Let's look at the impact of a couple of different values of gamma on a polynomial kernel SVM:

In [10]:
## Example #1 - lower value of gamma
fitted_model = SVC(kernel='poly', gamma = 0.1).fit(train_XS, train_y)
fig, ax = plt.subplots()
plot_surface(ax, mod = fitted_model, xx1 = xg1, xx2 = xg2)
ax.scatter(train_XS[:,0], train_XS[:,1], c = train_y)
plt.show()
In [11]:
## Example #1 - higher value of gamma
fitted_model = SVC(kernel='poly', gamma = 10).fit(train_XS, train_y)
fig, ax = plt.subplots()
plot_surface(ax, mod = fitted_model, xx1 = xg1, xx2 = xg2)
ax.scatter(train_XS[:,0], train_XS[:,1], c = train_y)
plt.show()

As you can see, when gamma is larger the decision boundary looks more irregular, while when gamma is smaller the decision boundary is much smoother due to it being influenced by a larger share of the training data.

Question #3:

  • Part A: Using the rbf kernel function, perform a cross-validated grid search to determine the optimal combination of C and gamma. Consider the values [0.1,10,100,1000] for C and [[0.01, 0.1, 1, 10] for gamma.
  • Part B: Plot the decision boundary of the best fitting model from Part A (again you might need to refit this model rather than using best_estimator_). How do the bias and variance of this model compare with the best model you identified and explored in Parts B and C of Question #2?
  • Part C: Report the classification accuracy of the best model from Part A on the test set.

Part 4 - Support Vector Regression¶

While SVMs were developed for classification tasks, they fundamentally operate by finding a prediction boundary that is determined by a subset of the training data (the support vectors), with data that are outside of a certain margin not contributing to the model's prediction boundary.
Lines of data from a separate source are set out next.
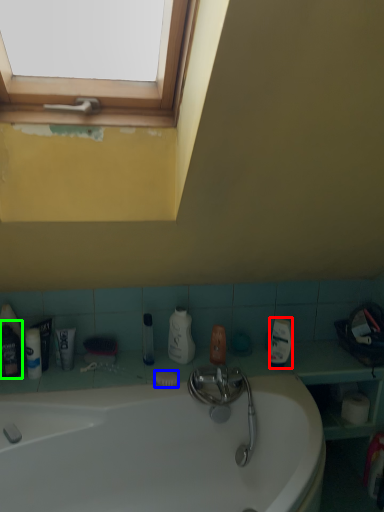 Question: Estimate the real-world distances between objects in this image. Which object is closer to cleaning product (highlighted by a red box), soap (highlighted by a blue box) or mouthwash (highlighted by a green box)?

Choices:
 (A) soap
 (B) mouthwash

Answer: (A) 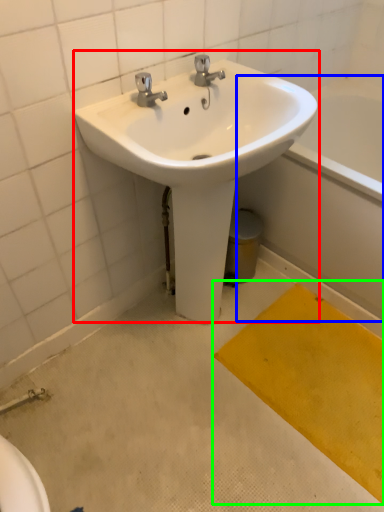 Question: Which object is positioned closest to sink (highlighted by a red box)? Select from bath (highlighted by a blue box) and doormat (highlighted by a green box).

Choices:
 (A) bath
 (B) doormat

Answer: (A) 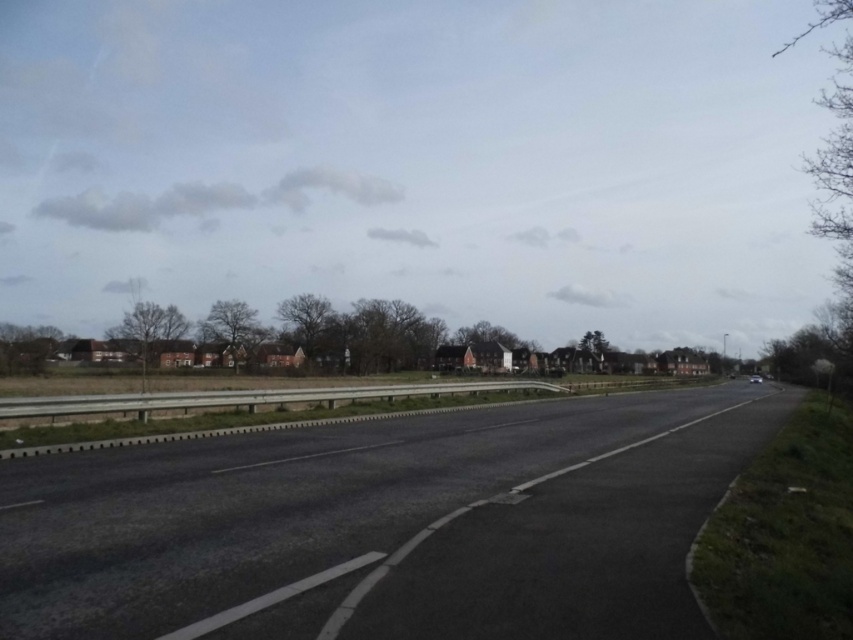 Between point (7, 584) and point (294, 392), which one is positioned in front?

Point (7, 584) is more forward.

Which is more to the right, asphalt road at center or smooth concrete barrier at center?

asphalt road at center

Is point (225, 582) positioned in front of point (322, 404)?

Yes.

Where is `asphalt road at center`? asphalt road at center is located at coordinates (386, 525).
These same principles can be applied to regression tasks.

Below is a simple illustration of support vector regression using the variable area.living and the outcome sale.amount in the Iowa City Homes data set:

In [12]:
## Read IC home sales data and split into training/test sets
ic = pd.read_csv("https://remiller1450.github.io/data/IowaCityHomeSales.csv")
train_ic, test_ic = train_test_split(ic, test_size=0.2, random_state=7)

## Create X and y
train_ic_y = train_ic['sale.amount']
train_ic_X = StandardScaler().fit_transform(train_ic[['area.living']])

## Train an SVR model
from sklearn.svm import SVR
ic_reg = SVR(kernel = 'linear', C=100000).fit(train_ic_X, train_ic_y)

## Grid of values used to generate the prediction line
xx = np.linspace(np.min(train_ic_X), np.max(train_ic_X), 100)
yy = ic_reg.predict(xx.reshape(-1, 1))

## Scatterplot w/ prediction line
plt.scatter(train_ic_X, train_ic_y)
plt.plot(xx, yy)
plt.show()

You should notice that I used a very large value of C in this example, so very little regularization was applied, causing the model to look similar to ordinary least squares regression (though you might notice the slope is still a bit shallower than it might otherwise be).
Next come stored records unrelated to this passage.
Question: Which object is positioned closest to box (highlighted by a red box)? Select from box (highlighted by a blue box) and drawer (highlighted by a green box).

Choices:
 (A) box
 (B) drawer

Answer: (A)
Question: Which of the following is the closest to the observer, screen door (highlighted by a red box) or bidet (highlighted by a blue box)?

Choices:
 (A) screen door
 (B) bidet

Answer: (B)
A nice feature of SVR() is that you can easily fit non-linear models by changing the kernel function. Recall that with LinearRegression() you'd have to set up a feature expansion transformation to do this.

In [13]:
## Polynomial model
ic_reg = SVR(kernel = 'poly', C=100000).fit(train_ic_X, train_ic_y)
plt.scatter(train_ic_X, train_ic_y)
plt.plot(xx, yy)
plt.show()

Question #4:

  • Part A: Using the rbf kernel function, try a few values of C until you find a model that you consider to have unacceptably high bias. Display this model on a scatter plot similar to the ones shown in this section of the lab.
  • Part B: For the value of C you identified in Part A, try modifying the gamma parameter to reduce the model's bias. Briefly comment upon whether you are able to obtain a reasonable fit to the training data by manipulating the gamma parameter when the amount of regularization is high.
  • Part C: Now find a value of C that you consider to have unacceptably high variance. Display this model on a scatter plot.
  • Part D: For the value of C you identified in Part C, try modifying the gamma parameter to reduce the model's variance. Briefly comment upon whether you are able to obtain a reasonable fit to the training data.
  • Part E: Perform a cross-validated grid search using the values of C you identified in Parts A and B as well as 3 values that fall in between them. You may use the default scoring metric. Display the best fitting model on a scatter plot.